Question

How do you identity if the equation `x^2+y^2-20x+30y-75=0` is a parabola, circle, ellipse, or hyperbola and how do you graph it?

Answer 1

Set your compass for a radius of 20 units, place the center at `(10,-15)`, and then draw a circle. Please see the explanation for details and a reference.

Explanation:

Here is a reference Conic section - General Cartesian form that tells how to identitfy any equation of the form:

`Ax^2 + Bxy + Cy^2 + Dx + Ey + F = 0`

In the given equation, `A = C and B = 0`, therefore, the given equation describes a circle. The standard equation of a circle is:

`(x - h)^2 + (y - k)^2 = r^2`

where, `(x, y)` is any point on the circle, `(h,k)` is the center, and r is the radius.

Add `h^2 + k^2` to both sides of the equation and group the x and y terms together:

`(x^2 - 20x + h^2) + (y^2 + 30y + k^2) - 75 = h^2 + k^2`

Add 75 to both sides of the equation:

`(x^2 - 20x + h^2) + (y^2 + 30y + k^2) = h^2 + k^2 + 75`

Set the middle term in the right side of the pattern, `(x - h)^2 = x^2 -2hx + h^2`, equal to the corresponding term in the equation:

`-2hx = -20x`

Solve for h:

`h = 10`

This allows us to substitute `(x - 10)^2` on the left and 10 for h on the right:

`(x - 10x)^2 + (y^2 + 30y + k^2) = 10^2 + k^2 + 75`

Set the middle term in the right side of the pattern, `(y - k)^2 = y^2 -2ky + k^2`, equal to the corresponding term in the equation:

`-2ky = 30y`

Solve for h:

`k = -15`

This allows us to substitute `(y - -15)^2` on the left and -15 for k on the right:

`(x - 10x)^2 + (y - -15)^2 = 10^2 + (-15)^2 + 75`

Combine the constants on the right:

`(x - 10x)^2 + (y - -15)^2 = 400`

Express the constant as a square:

`(x - 10x)^2 + (y - -15)^2 = 20^2`

This is the equation of a circle with a center `(10, -15)` and a radius of 20.

Answer 2

It is the equation of circle.

Explanation:

As the coefficients of `x^2` and `y^2` are equal and their is no term containing `xy` (i.r. coefficient of `xy` is `0`)

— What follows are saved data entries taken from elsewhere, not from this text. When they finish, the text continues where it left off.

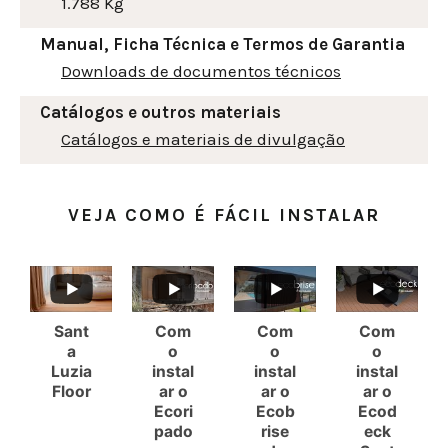
1.788 Kg
Manual, Ficha Técnica e Termos de Garantia
Downloads de documentos técnicos
Catálogos e outros materiais
Catálogos e materiais de divulgação
VEJA COMO É FÁCIL INSTALAR
Sant
Com
Com
Com
a
o
o
o
Luzia
instal
instal
instal
Floor
ar o
ar o
ar o
Ecori
Ecob
Ecod
pado
rise
eck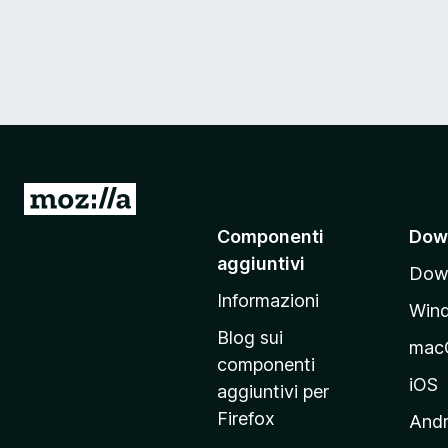
V
a
Componenti
Dow
i
aggiuntivi
Down
a
Informazioni
l
Win
l
Blog sui
mac
a
componenti
p
iOS
aggiuntivi per
a
Firefox
Andr
g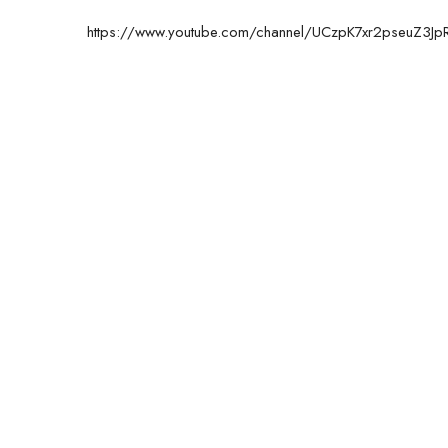
https://www.youtube.com/channel/UCzpK7xr2pseuZ3J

It is the equation of circle.

and it can be written as `(x-10)^2+(y+15)^2=75+100+225=400=20^2`

Hence this is an equation of a circle with center as `(10,-15)` and radius `20` and o can draw a circle of radius `20` with `(10,-15)` as center.
graph{x^2+y^2-20x+30y-75=0 [-31.17, 48.83, -34.88, 5.12]}

Also check here

As `B^2-4AC=0-4=-4<0`, it is a circle.